[WHAT TO PRODUCE] Every line from the one with "Moszkvába megy a vatikáni külügyminiszter" to the end of the entries, both included, is to be copied exactly; the other lines stay out.

─── DATA PROVIDED ───

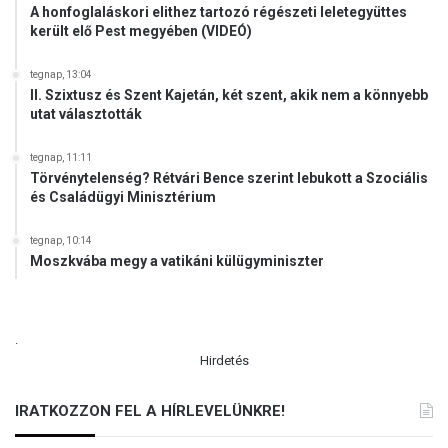
A honfoglaláskori elithez tartozó régészeti leletegyüttes
került elő Pest megyében (VIDEÓ)
tegnap, 13:04
II. Szixtusz és Szent Kajetán, két szent, akik nem a könnyebb
utat választották
tegnap, 11:11
Törvénytelenség? Rétvári Bence szerint lebukott a Szociális
és Családügyi Minisztérium
tegnap, 10:14
Moszkvába megy a vatikáni külügyminiszter
.
Hirdetés
IRATKOZZON FEL A HÍRLEVELÜNKRE!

───

[RESPONSE TO THE TASK]
Moszkvába megy a vatikáni külügyminiszter
.
Hirdetés
IRATKOZZON FEL A HÍRLEVELÜNKRE!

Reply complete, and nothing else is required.